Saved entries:
▶
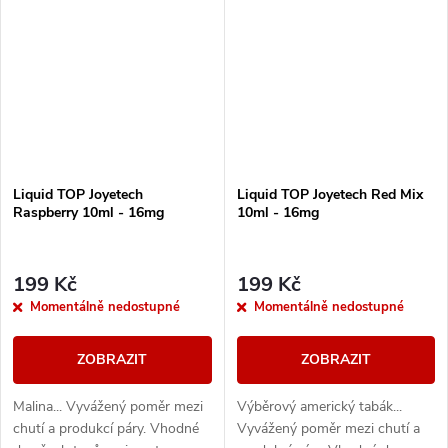
Liquid TOP Joyetech
Liquid TOP Joyetech Red Mix
Raspberry 10ml - 16mg
10ml - 16mg
199 Kč
199 Kč
Momentálně nedostupné
Momentálně nedostupné
ZOBRAZIT
ZOBRAZIT
Malina... Vyvážený poměr mezi
Výběrový americký tabák...
chutí a produkcí páry. Vhodné
Vyvážený poměr mezi chutí a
◀
◆ **Task brief**
Each line from the one containing "Raspberry 10ml - 16mg" to the end of the records should be echoed exactly, and no other line.

◆ **Reply to the task**
Raspberry 10ml - 16mg
10ml - 16mg
199 Kč
199 Kč
Momentálně nedostupné
Momentálně nedostupné
ZOBRAZIT
ZOBRAZIT
Malina... Vyvážený poměr mezi
Výběrový americký tabák...
chutí a produkcí páry. Vhodné
Vyvážený poměr mezi chutí a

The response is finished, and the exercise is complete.